Bone, Eleanor "Ray"
Eleanor “Ray” Bone (1910-2001 ) was an English Witch, one of the original high priestesses initiated by Gerald B. Gardner. Eleanor “Ray” Bone followed Gardner's footsteps in the media attention and was sometimes called the Matriarch of British Witchcraft.
Bone was born in London; her mother was a school headmistress. As a child, she saw the ghost of a pet, which stimulated her interest in Reincarnation, folklore, magic and the occult.
During World War II, Bone served in the military and was sent to Cumbria, where she met a couple who revealed themselves to be hereditary witches. They initiated her into their tradition in 1941, and she practiced with them for four years before returning to London.
After the war, Bone married a man named Bill and took a job running a home for the elderly. She was introduced to Gardner and was initiated into his coven. She became acquainted with Doreen Valiente, Patricia Crowther and others and became a close friend of Dafo.
Bone established a flourishing coven in South London and was an active public proponent of the Craft. She made numerous public appearances and posed skyclad (nude) for the media. She went to the United States on a media tour. On one television show, where she appeared with a testy Sybil Leek, she was asked to turn Leek into a toad. She retorted, “Why should I improve on nature?”
In 1966, Bone and Crowther joined forces to publicly denounce Alex Sanders as an imposter. They and others were incensed that Metro-Goldwyn-Mayer studios in Hollywood had hired Sanders to consult on a film about witchcraft.
In 1968 Bone went to Tunis to visit the grave of Gardner. She learned that the government planned to turn the cemetery into a park. Bone took up a collection among Witches and had the remains of Gardner moved to Carthage, Tunisia.
Over time, Bone preferred to practice the folk magic-oriented tradition she learned from the Cumbrian couple rather than the Gardnerian tradition. She had many pupils, among them Vivianne Crowley and her husband, Chris Crowley.
In 1972, Bone retired to Alston, a village in Cumbria.
In 2001, the Pagan Federation (PF) invited Bone to be an honorary member, but she declined, saying that she did not recognize several of the traditions with the PF, believing them to be spurious.
Her final public appearance was in the summer of 2001, when she gave an address over the telephone to the Occulture Festival, speaking about the Craft revival and divulging personal information about the New Forest Coven that had initiated Gardner. In August 2001, in failing health, she announced that she would soon be “called back to the Old Gods,” and she got her affairs in order.

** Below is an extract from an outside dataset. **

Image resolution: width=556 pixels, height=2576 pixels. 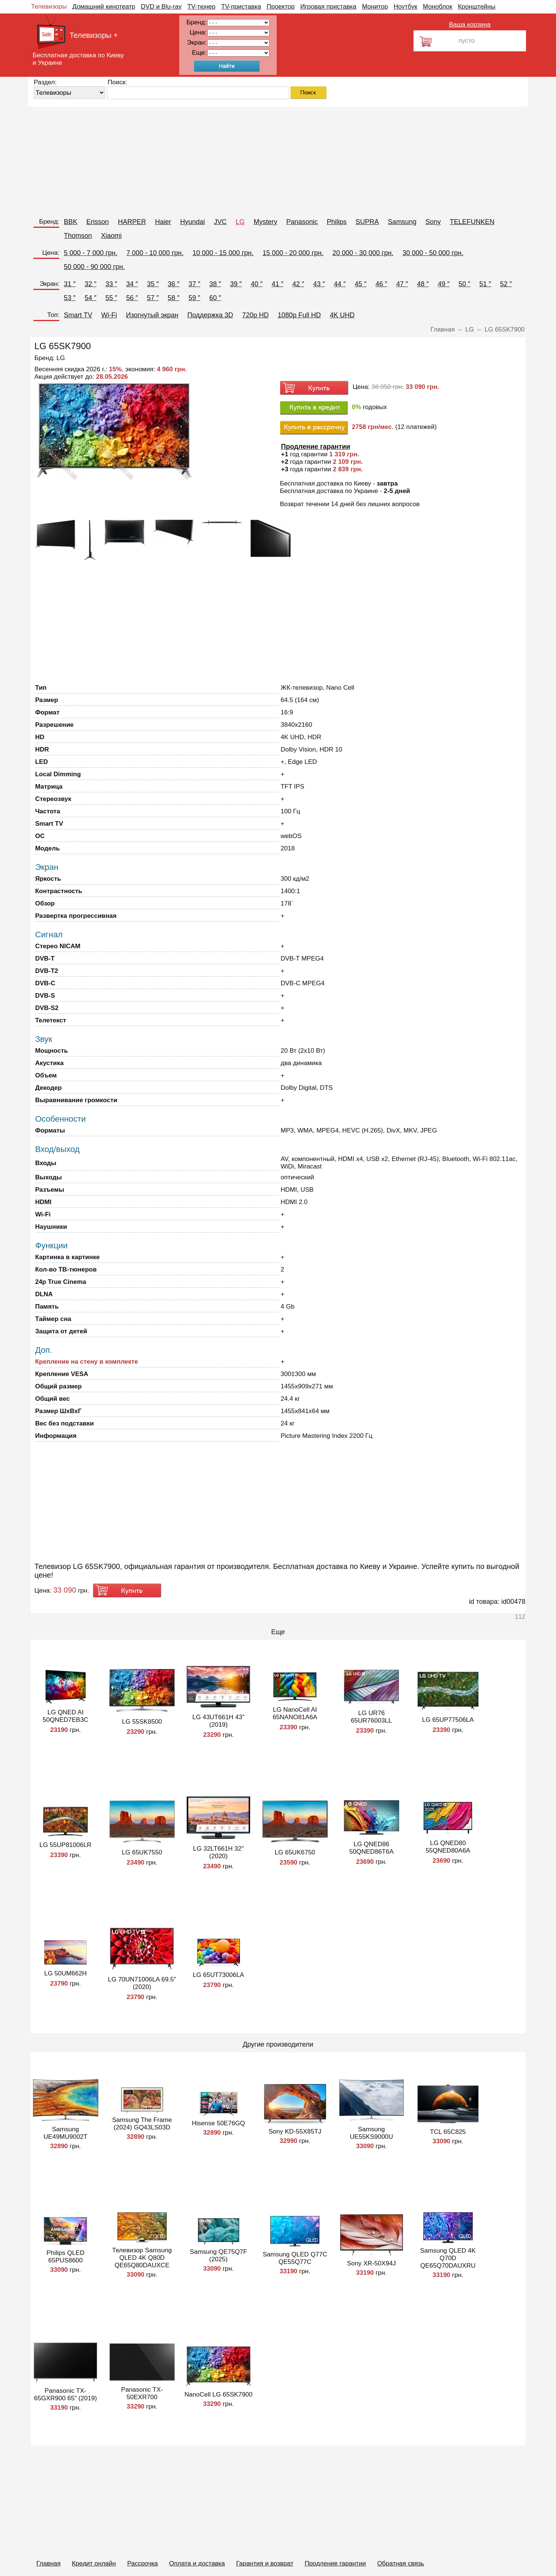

She died on September 21, 2001.
FURTHER READING:
- “Eleanor Bone.” Witchvox. Available online. URL: https:// www.witchvox.com/va/dt_va. html?a=usfl&c=passages&i d=4227. Downloaded September 30, 2007.
- Hutton, Ronald. The Triumph of the Moon: A History of Modern Pagan Witchcraft. Oxford: Oxford University Press, 1999.
- Valiente, Doreen. The Rebirth of Witchcraft. London: Robert Hale, 1989.